Teaching excellence is clearly vital to the success of all ACS colleges and universities, and our Faculty Advancement program will further excellence by encouraging pedagogical experimentation.

We want to continue to develop learning-based pedagogy (such as the process of applying lessons from cognitive science and neuroscience), and blended learning (or technology enhanced teaching). In the last thirty years, advances in cognitive science have greatly increased our understanding of the nuances of learning, and advances in technology have created new opportunities for applying that knowledge. As research and innovation in these areas continue to grow, methods of teaching must be re-evaluated and adjusted accordingly.

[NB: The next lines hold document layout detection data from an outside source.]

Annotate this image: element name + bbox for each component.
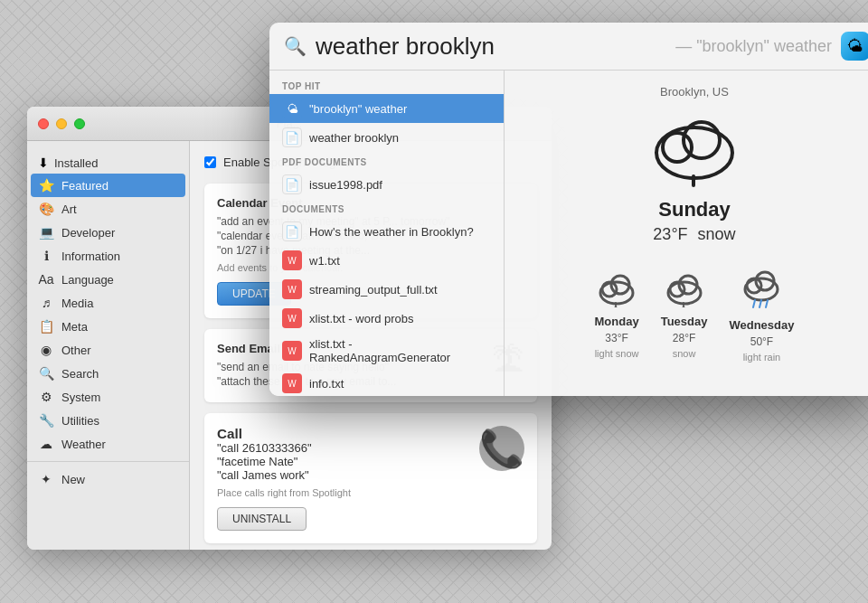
weather-panel: Brooklyn, US Sunday 23°F snow: [505, 71, 868, 396]
spotlight-results: TOP HIT 🌤 "brooklyn" weather 📄 weather b…: [269, 71, 505, 396]
forecast-monday: Monday 33°F light snow: [595, 269, 639, 363]
sidebar-item-meta[interactable]: 📋 Meta: [27, 315, 189, 338]
spotlight-input-text[interactable]: weather brooklyn: [316, 33, 666, 61]
call-actions: UNINSTALL: [217, 507, 468, 531]
weather-label: Weather: [61, 438, 106, 451]
cloud-svg: [645, 106, 744, 187]
installed-label[interactable]: Installed: [54, 156, 98, 170]
sidebar-item-system[interactable]: ⚙ System: [27, 385, 189, 409]
call-quote-3: "call James work": [217, 468, 468, 482]
enable-checkbox[interactable]: [204, 156, 216, 168]
search-label: Search: [61, 367, 99, 381]
other-label: Other: [61, 344, 91, 357]
uninstall-button[interactable]: UNINSTALL: [217, 507, 307, 531]
weather-icon: ☁: [38, 437, 54, 451]
result-icon-info: W: [282, 373, 302, 393]
weather-temp-desc: 23°F snow: [653, 225, 735, 244]
result-text-streaming: streaming_output_full.txt: [309, 283, 438, 297]
tuesday-cond: snow: [673, 348, 696, 359]
featured-label: Featured: [61, 179, 108, 193]
result-hows-weather[interactable]: 📄 How's the weather in Brooklyn?: [269, 217, 504, 246]
art-label: Art: [61, 203, 77, 216]
result-icon-pdf: 📄: [282, 174, 302, 194]
sidebar-item-utilities[interactable]: 🔧 Utilities: [27, 409, 189, 432]
result-streaming[interactable]: W streaming_output_full.txt: [269, 275, 504, 304]
svg-line-18: [753, 300, 755, 307]
result-w1[interactable]: W w1.txt: [269, 246, 504, 275]
sidebar-item-media[interactable]: ♬ Media: [27, 291, 189, 315]
sidebar-item-art[interactable]: 🎨 Art: [27, 197, 189, 221]
weather-forecast: Monday 33°F light snow: [595, 269, 795, 363]
sidebar-item-developer[interactable]: 💻 Developer: [27, 221, 189, 244]
weather-location: Brooklyn, US: [660, 85, 729, 99]
developer-label: Developer: [61, 226, 115, 240]
call-quote-1: "call 2610333366": [217, 441, 468, 455]
information-label: Information: [61, 250, 120, 263]
forecast-wednesday: Wednesday 50°F light rain: [729, 269, 794, 363]
svg-rect-13: [683, 302, 684, 306]
result-icon-doc-1: 📄: [282, 127, 302, 147]
result-xlist1[interactable]: W xlist.txt - word probs: [269, 304, 504, 333]
result-text-xlist2: xlist.txt - RankedAnagramGenerator: [309, 337, 491, 364]
monday-temp: 33°F: [605, 332, 627, 344]
weather-day: Sunday: [658, 198, 730, 221]
wednesday-day: Wednesday: [729, 318, 794, 332]
result-info[interactable]: W info.txt: [269, 369, 504, 396]
result-brooklyn-weather[interactable]: 🌤 "brooklyn" weather: [269, 94, 504, 123]
spotlight-window: 🔍 weather brooklyn — "brooklyn" weather …: [269, 23, 868, 396]
sidebar-item-featured[interactable]: ⭐ Featured: [31, 174, 185, 197]
call-phone-icon: 📞: [479, 426, 524, 471]
documents-label: DOCUMENTS: [269, 199, 504, 217]
svg-point-1: [663, 133, 692, 162]
media-icon: ♬: [38, 296, 54, 310]
sidebar-item-language[interactable]: Aa Language: [27, 268, 189, 291]
result-text-xlist1: xlist.txt - word probs: [309, 312, 414, 325]
result-text-weather-brooklyn: weather brooklyn: [309, 131, 399, 145]
sidebar-item-search[interactable]: 🔍 Search: [27, 362, 189, 385]
result-icon-xlist1: W: [282, 308, 302, 328]
result-icon-hows: 📄: [282, 221, 302, 241]
result-text-info: info.txt: [309, 377, 344, 391]
spotlight-search-icon: 🔍: [284, 35, 307, 57]
sidebar-item-new[interactable]: ✦ New: [27, 467, 189, 491]
result-xlist2[interactable]: W xlist.txt - RankedAnagramGenerator: [269, 333, 504, 369]
language-label: Language: [61, 273, 114, 287]
forecast-icon-tuesday: [664, 269, 705, 311]
svg-line-20: [766, 300, 768, 307]
spotlight-suggestion: — "brooklyn" weather: [675, 37, 832, 56]
result-issue1998[interactable]: 📄 issue1998.pdf: [269, 170, 504, 199]
meta-icon: 📋: [38, 319, 54, 334]
sidebar-item-other[interactable]: ◉ Other: [27, 338, 189, 362]
svg-rect-3: [692, 174, 695, 187]
system-label: System: [61, 391, 100, 404]
spotlight-search-bar: 🔍 weather brooklyn — "brooklyn" weather …: [269, 23, 868, 71]
media-label: Media: [61, 297, 93, 310]
system-icon: ⚙: [38, 390, 54, 404]
tuesday-day: Tuesday: [661, 315, 708, 328]
pdf-documents-label: PDF DOCUMENTS: [269, 152, 504, 170]
result-text-issue: issue1998.pdf: [309, 178, 382, 192]
forecast-tuesday: Tuesday 28°F snow: [661, 269, 708, 363]
wednesday-temp: 50°F: [750, 335, 773, 348]
svg-rect-8: [615, 302, 617, 306]
utilities-icon: 🔧: [38, 413, 54, 428]
call-quote-2: "facetime Nate": [217, 455, 468, 468]
weather-condition: snow: [698, 225, 736, 243]
top-hit-label: TOP HIT: [269, 76, 504, 94]
installed-icon: ⬇: [38, 155, 49, 170]
result-text-brooklyn: "brooklyn" weather: [309, 102, 407, 116]
other-icon: ◉: [38, 343, 54, 357]
monday-day: Monday: [595, 315, 639, 328]
svg-point-14: [682, 306, 684, 308]
sidebar-item-weather[interactable]: ☁ Weather: [27, 432, 189, 456]
sidebar-item-information[interactable]: ℹ Information: [27, 244, 189, 268]
result-icon-streaming: W: [282, 279, 302, 299]
monday-cond: light snow: [595, 348, 639, 359]
search-icon: 🔍: [38, 366, 54, 381]
language-icon: Aa: [38, 272, 54, 287]
result-weather-brooklyn[interactable]: 📄 weather brooklyn: [269, 123, 504, 152]
call-card: Call "call 2610333366" "facetime Nate" "…: [204, 413, 537, 543]
forecast-icon-monday: [596, 269, 637, 311]
utilities-label: Utilities: [61, 414, 99, 428]
information-icon: ℹ: [38, 249, 54, 263]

Therefore we propose a faculty grant program that builds upon our previous initiatives and promotes a generative culture of teaching and learning that continues to renew and invigorate teaching methods in keeping with new advances in the Scholarship of Teaching and Learning (SoTL).

In the past, faculty grants have supported the development of blended learning through workshops that introduced faculty to new technologies as well as specific projects such as flipped classrooms in biology and statistics.   In order to remain competitive, liberal arts institutions must continue to support innovative educational applications of technology.  An informal survey of the technological capabilities of our colleges indicates clearly that much has changed since the first rounds of ACS blended learning grants several years ago.  In particular, all of our colleges now have access to relatively low cost means of providing high quality, two-way audio/video communication that can easily be delivered almost anywhere on campus, while also being easier to use. Our current proposal pays greater attention to the coordination of IT-related issues between campuses.

Despite the importance of new advances in cognitive science, ACS grants for learning-based pedagogies have attracted fewer proposals than other categories.  We believe this reflects faculty misperceptions and a lack of information.  While faculty express enthusiasm over improving their teaching, and often integrate into their teaching many of the concepts introduced through cognitive science, they do not define them in such terms.  They may not describe experiential or engaged learning projects in terms of multisensory learning, or interdisciplinary approaches in terms of the memory processes of the brain.

Innovative Instruction also supports modest faculty grants to support course redesigns for online instruction as well as inclusive pedagogy.